Padang, Kompas
Aktivitas tersebut tampak pada Minggu (19/6) di sejumlah titik. Salah satunya adalah aktivitas pengeprasan sebuah kawasan bukit di Kelurahan Gunung Sarik, Kecamatan Kuranji, Kota Padang, yang dilakukan dengan mengerahkan sejumlah ekskavator. Aktivitas itu meninggalkan sejumlah ceruk raksasa dengan kedalaman sekitar 1 meter di bawah permukaan jalan raya.
Tidak jauh dari lokasi itu terdapat sejumlah permukiman penduduk. Beberapa lahan sawah juga terhampar tidak jauh dari lokasi penggalian tersebut.
Sebelumnya, sejumlah truk tampak dengan bebas masuk ke sejumlah aliran sungai untuk mengambil batu kali. Truk-truk tersebut mengangkut batu-batu kali beragam ukuran tanpa ada pengawasan sedikit pun dari aparat berwenang.

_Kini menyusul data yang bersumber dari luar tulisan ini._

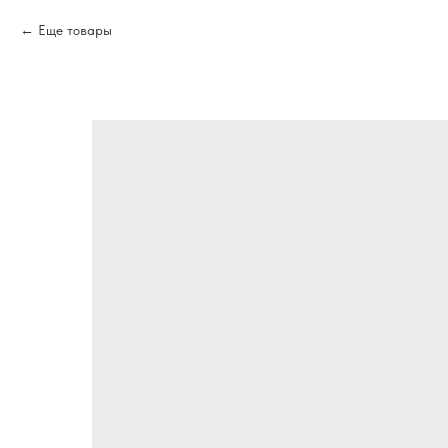
Еще товары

Kepala Dinas Energi dan Sumber Daya Mineral Provinsi Sumatera Barat Marzuki Mahdi mengatakan, semestinya aktivitas pengeprasan tanah perbukitan dilakukan sesuai aturan.
”Mereka mungkin sudah punya izin, terutama yang berani mengerahkan alat-alat berat. Namun, semestinya tidak boleh ada galian yang lebih dalam dari batas permukaan jalan,” katanya.
Marzuki mengatakan, izin pengeprasan bukit biasanya diberikan dengan tujuan agar penambang tidak sampai merusak areal persawahan warga. Adapun untuk aktivitas pengambilan batu-batu kali pada sejumlah aliran sungai di Kota Padang, hal itu sangat dilarang.
”Itu tidak boleh dilakukan karena dalam jangka panjang memang akan merusak lingkungan,” katanya.
Menurut Marzuki, batas yang aman untuk pengambilan galian C di sungai sekitar 500 meter dari hulu bangunan sungai dan sekitar 1.000 meter dari hilir bangunan sungai. Namun, batas dari hulu bangunan sungai yang di antaranya berupa bendungan atau jembatan ini kerap kali diabaikan begitu saja.
Namun, menurut Marzuki, pihaknya tidak bisa berbuat banyak mengingat kewenangan pemerintah provinsi yang nyaris sudah tidak ada lagi dalam menangani persoalan teknis lingkungan seperti itu.